* Given data *
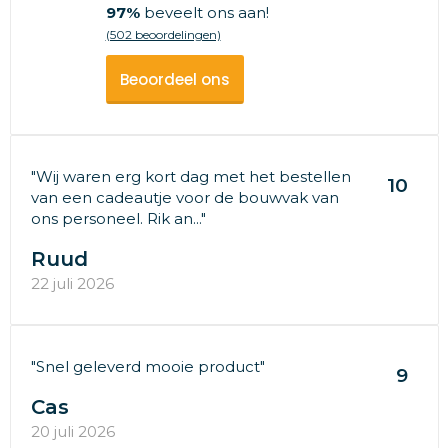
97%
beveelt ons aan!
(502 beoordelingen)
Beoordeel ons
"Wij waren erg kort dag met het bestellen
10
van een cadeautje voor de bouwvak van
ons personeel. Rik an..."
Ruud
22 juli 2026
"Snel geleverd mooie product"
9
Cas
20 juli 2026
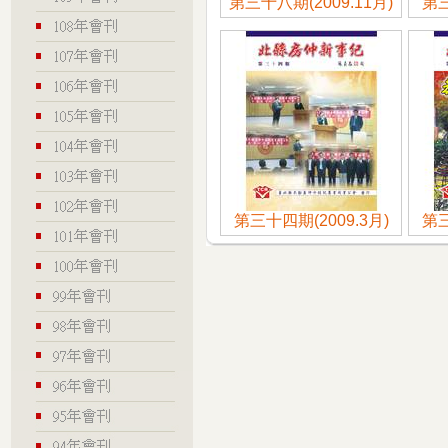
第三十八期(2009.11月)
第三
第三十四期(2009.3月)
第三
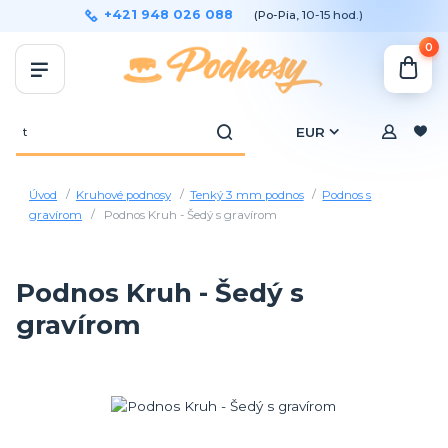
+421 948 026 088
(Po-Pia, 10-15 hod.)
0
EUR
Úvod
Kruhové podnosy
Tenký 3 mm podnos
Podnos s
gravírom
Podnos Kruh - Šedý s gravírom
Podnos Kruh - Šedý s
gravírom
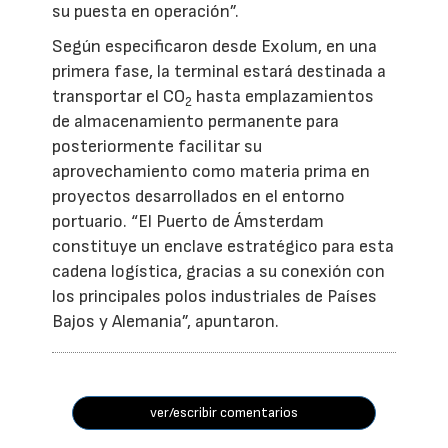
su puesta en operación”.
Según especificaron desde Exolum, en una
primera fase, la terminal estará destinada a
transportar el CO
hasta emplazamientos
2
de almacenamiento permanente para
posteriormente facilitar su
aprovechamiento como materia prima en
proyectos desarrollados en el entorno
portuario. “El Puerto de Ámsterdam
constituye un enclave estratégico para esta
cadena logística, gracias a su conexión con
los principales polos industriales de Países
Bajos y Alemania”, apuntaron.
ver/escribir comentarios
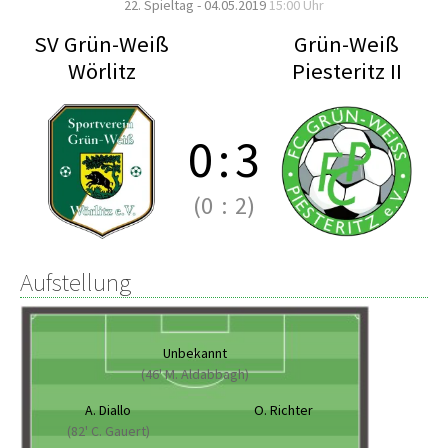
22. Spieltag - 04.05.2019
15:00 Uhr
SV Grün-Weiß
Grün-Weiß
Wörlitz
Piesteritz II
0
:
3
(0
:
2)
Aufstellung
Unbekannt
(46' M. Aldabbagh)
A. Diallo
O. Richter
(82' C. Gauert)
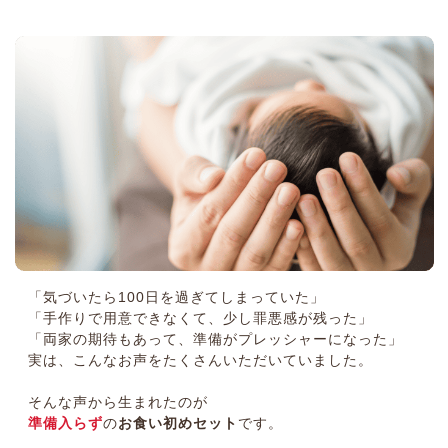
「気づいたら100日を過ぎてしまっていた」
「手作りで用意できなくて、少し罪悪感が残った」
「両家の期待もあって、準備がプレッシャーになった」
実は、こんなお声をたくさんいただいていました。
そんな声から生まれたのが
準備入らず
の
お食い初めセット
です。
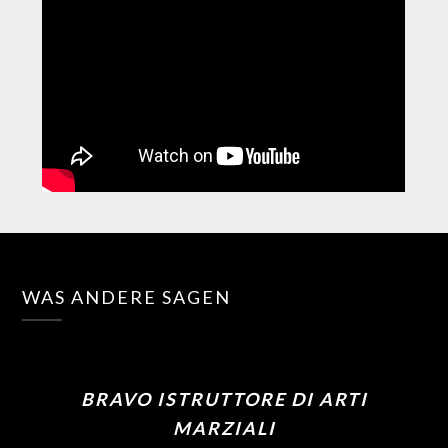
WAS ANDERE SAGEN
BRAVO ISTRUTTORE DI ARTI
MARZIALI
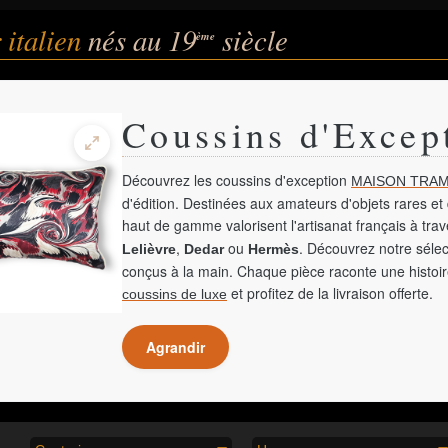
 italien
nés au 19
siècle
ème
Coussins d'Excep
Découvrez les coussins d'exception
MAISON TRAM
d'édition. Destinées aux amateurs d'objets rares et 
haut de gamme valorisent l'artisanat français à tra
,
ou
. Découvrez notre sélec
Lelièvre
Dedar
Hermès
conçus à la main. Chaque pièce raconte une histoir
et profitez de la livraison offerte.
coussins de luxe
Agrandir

* What is being asked *
Only the lines that lie between the start of the listing and the line containing "aprovechamiento como materia prima en", both included, belong in the answer; write them out exactly and omit pictures.

* Reply *
97%
beveelt ons aan!
(502 beoordelingen)
Beoordeel ons
"Wij waren erg kort dag met het bestellen
10
van een cadeautje voor de bouwvak van
ons personeel. Rik an..."
Ruud
22 juli 2026
"Snel geleverd mooie product"
9
Cas
20 juli 2026
第三十八期(2009.11月)
第三
第三十四期(2009.3月)
第三
+421 948 026 088
(Po-Pia, 10-15 hod.)
0
EUR
Úvod
Kruhové podnosy
Tenký 3 mm podnos
Podnos s
gravírom
Podnos Kruh - Šedý s gravírom
Podnos Kruh - Šedý s
gravírom
su puesta en operación”.
Según especificaron desde Exolum, en una
primera fase, la terminal estará destinada a
transportar el CO
hasta emplazamientos
2
de almacenamiento permanente para
posteriormente facilitar su
aprovechamiento como materia prima en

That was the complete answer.